(Stored data entries)
--------------------------------

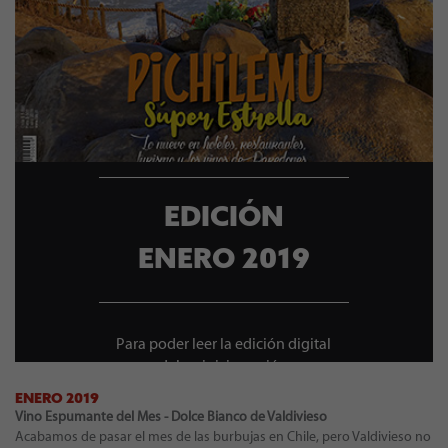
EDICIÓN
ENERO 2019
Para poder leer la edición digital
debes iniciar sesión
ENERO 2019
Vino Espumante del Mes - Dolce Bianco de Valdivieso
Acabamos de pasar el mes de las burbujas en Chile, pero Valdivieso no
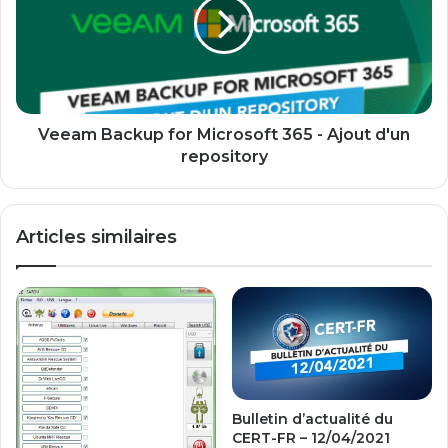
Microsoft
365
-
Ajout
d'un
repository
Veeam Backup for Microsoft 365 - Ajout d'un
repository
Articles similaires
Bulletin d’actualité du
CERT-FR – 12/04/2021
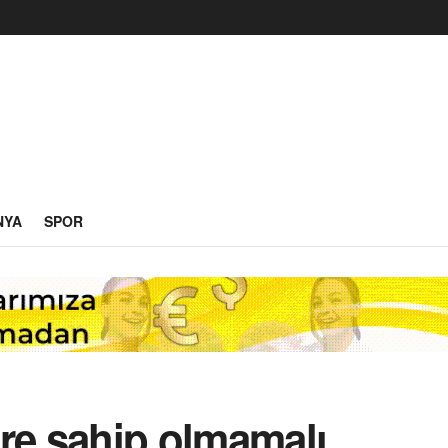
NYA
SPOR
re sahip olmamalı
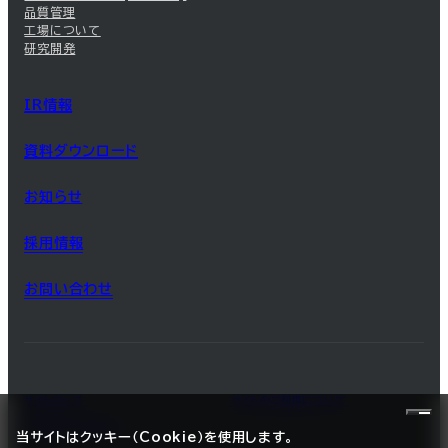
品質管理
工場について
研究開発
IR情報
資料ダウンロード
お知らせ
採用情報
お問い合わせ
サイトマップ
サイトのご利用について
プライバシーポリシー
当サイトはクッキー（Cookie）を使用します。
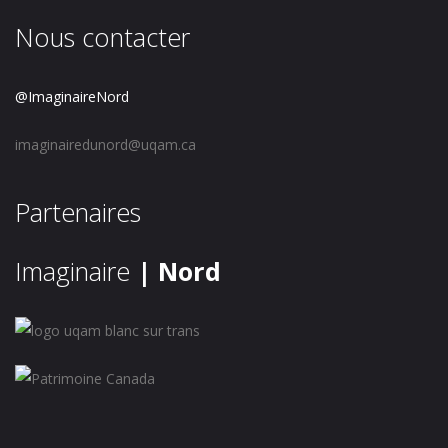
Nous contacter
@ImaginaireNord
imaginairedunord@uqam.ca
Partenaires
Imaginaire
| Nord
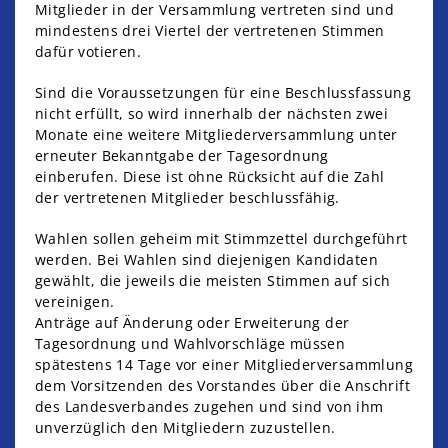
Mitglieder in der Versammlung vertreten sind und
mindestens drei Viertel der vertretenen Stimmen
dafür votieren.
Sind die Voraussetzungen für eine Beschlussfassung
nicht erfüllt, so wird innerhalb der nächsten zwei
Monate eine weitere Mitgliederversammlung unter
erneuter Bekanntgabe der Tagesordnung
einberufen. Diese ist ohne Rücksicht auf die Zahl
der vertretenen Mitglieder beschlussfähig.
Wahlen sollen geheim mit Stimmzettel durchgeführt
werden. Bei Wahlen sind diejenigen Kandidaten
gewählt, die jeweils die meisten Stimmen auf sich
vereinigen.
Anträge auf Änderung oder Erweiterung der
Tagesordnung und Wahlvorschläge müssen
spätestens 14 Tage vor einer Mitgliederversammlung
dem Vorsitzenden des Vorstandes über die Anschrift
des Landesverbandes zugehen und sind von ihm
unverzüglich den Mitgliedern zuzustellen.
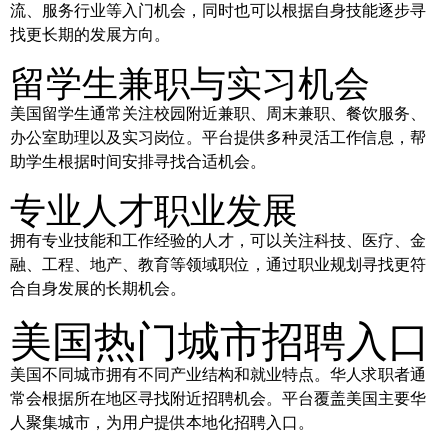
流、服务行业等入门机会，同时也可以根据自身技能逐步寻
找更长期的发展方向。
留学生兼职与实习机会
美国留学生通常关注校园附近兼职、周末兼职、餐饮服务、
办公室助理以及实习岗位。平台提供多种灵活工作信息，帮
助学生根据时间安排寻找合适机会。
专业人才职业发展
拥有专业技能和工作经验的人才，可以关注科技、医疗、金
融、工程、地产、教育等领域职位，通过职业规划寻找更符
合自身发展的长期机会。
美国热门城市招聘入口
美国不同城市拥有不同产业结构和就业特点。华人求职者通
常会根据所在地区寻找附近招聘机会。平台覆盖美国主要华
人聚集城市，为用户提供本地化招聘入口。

--------------------------------

» TRY IT
Copy every line from the records above that contains the word "Wahlen".

» SOLVED EXERCISE
Wahlen sollen geheim mit Stimmzettel durchgeführt
werden. Bei Wahlen sind diejenigen Kandidaten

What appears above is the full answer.